Bone Idol wrote:
big kahuna wrote:
From what I've seen in just this thread, it's impossible to have any short of useful "conversation" about mass shootings, mostly for the reason that the left will never accept that the right also wants to stop mass shootings, too.
I once knew a man (now deceased) who really wanted to cure his lung cancer.
No-one doubted the sincerity of that - who would want such an ugly, painful death?
What frustrated those who loved him was his absolute, flat out refusal to stop smoking, all the way from the first onset of emphysema until a couple of days before his death from lung cancer. He'd have been smoking on his final day if he could, he had simply lost the strength to suck air through a cigarette. He certainly didn't want to die, but he wouldn't do everything he could to live, either.
Nobody 'wants' mass shootings. Nobody really believes that gun owners want innocent deaths. The question is what you would sacrifice in the hope of reducing them.
When someone like Halvard, or to a lesser extent BCtruguy1, makes a comment that you easily dismiss as classless and irrational you are avoiding an important issue. "Rights", particularly ones like gun ownership, have positive and negative consequences. The ongoing insistence of the gun lobby that there is absolutely no downside to virtually unfettered access to ever more powerful weaponry capable of (designed for) the mass slaughter of humans is an increasingly disgusting form of 'flat earth' denialism.

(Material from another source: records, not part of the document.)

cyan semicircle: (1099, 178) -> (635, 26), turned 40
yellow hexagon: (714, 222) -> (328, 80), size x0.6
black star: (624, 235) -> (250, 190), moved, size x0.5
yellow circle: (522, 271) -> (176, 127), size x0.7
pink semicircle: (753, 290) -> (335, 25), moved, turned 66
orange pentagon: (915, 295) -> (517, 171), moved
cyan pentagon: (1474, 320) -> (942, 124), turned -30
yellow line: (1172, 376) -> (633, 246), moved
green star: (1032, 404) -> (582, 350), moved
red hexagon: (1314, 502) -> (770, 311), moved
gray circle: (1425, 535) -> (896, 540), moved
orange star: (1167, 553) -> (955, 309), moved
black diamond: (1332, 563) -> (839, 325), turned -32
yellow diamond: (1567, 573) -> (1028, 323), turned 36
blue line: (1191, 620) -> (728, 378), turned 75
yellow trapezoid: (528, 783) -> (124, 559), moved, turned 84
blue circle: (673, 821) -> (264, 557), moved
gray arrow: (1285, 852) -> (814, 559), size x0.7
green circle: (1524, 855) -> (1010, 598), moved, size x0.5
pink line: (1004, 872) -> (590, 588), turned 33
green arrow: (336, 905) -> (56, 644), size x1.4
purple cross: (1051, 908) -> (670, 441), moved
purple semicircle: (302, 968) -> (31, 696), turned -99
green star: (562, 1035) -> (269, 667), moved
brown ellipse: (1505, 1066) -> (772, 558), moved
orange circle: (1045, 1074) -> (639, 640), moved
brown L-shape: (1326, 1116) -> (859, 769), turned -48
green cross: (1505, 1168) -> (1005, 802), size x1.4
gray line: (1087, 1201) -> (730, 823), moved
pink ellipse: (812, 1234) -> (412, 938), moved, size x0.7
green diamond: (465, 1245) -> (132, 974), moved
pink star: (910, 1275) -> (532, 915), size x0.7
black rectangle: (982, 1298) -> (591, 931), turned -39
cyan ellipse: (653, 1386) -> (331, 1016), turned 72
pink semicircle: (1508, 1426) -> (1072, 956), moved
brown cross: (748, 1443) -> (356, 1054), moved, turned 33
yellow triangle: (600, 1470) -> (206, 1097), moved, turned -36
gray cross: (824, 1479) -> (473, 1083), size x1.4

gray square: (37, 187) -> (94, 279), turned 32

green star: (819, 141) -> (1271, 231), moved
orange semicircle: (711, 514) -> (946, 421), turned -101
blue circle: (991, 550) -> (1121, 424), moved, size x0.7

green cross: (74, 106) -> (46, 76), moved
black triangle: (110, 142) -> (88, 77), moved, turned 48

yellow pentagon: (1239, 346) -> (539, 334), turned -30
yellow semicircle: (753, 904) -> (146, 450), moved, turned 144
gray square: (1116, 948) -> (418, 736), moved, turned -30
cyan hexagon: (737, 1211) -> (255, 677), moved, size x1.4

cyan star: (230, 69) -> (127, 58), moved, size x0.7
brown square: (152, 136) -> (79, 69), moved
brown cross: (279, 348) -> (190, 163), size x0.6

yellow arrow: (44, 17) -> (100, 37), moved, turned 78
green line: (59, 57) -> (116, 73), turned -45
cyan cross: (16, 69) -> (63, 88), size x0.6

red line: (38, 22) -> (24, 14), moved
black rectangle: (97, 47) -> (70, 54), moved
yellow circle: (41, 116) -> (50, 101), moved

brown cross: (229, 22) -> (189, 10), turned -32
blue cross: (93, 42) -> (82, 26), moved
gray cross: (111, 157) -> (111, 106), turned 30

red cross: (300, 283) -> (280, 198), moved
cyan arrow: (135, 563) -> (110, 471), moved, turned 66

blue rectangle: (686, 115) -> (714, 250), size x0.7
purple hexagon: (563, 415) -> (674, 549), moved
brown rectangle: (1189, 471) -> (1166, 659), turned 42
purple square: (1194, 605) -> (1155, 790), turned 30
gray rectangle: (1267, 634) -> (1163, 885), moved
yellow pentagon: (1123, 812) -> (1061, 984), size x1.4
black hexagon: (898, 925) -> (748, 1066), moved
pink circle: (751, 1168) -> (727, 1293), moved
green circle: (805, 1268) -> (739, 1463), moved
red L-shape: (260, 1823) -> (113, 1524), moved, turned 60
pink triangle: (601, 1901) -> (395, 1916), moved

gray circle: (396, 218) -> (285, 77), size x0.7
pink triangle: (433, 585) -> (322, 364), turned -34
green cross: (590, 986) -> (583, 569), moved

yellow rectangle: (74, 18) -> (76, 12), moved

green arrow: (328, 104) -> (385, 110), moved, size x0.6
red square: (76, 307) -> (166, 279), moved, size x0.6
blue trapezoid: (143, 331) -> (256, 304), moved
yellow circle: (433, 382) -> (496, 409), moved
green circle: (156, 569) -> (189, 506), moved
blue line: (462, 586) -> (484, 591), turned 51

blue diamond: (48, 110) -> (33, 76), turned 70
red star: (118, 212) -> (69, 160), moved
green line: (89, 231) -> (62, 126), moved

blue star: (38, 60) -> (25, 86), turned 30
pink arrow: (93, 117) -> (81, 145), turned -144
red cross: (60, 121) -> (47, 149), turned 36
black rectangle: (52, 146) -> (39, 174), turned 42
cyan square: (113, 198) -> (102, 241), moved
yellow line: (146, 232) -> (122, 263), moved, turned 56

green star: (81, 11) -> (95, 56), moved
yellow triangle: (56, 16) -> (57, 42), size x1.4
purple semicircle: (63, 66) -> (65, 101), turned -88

The overwhelming majority of shooting deaths in the USA pass pretty much unnoticed. However, every time there is a sufficiently savage mass shooting, particularly involving children, there is a form of national trauma. Everyone is appalled, gun owners, of course, every bit as much. But the gun lobby and gun 'nut' reaction is depressingly predictable. They redouble there efforts to attribute the blame to anything but guns. It's mental health, it's drugs, it's video games, it's family breakdown, it's immigration, it's fluoride in the water.
Every other developed country navigates those same issues without the USA's levels of gun deaths, or homicides generally, but somehow the USA's unique problem with gun violence has nothing whatsoever to do with the USA's unique policies on guns.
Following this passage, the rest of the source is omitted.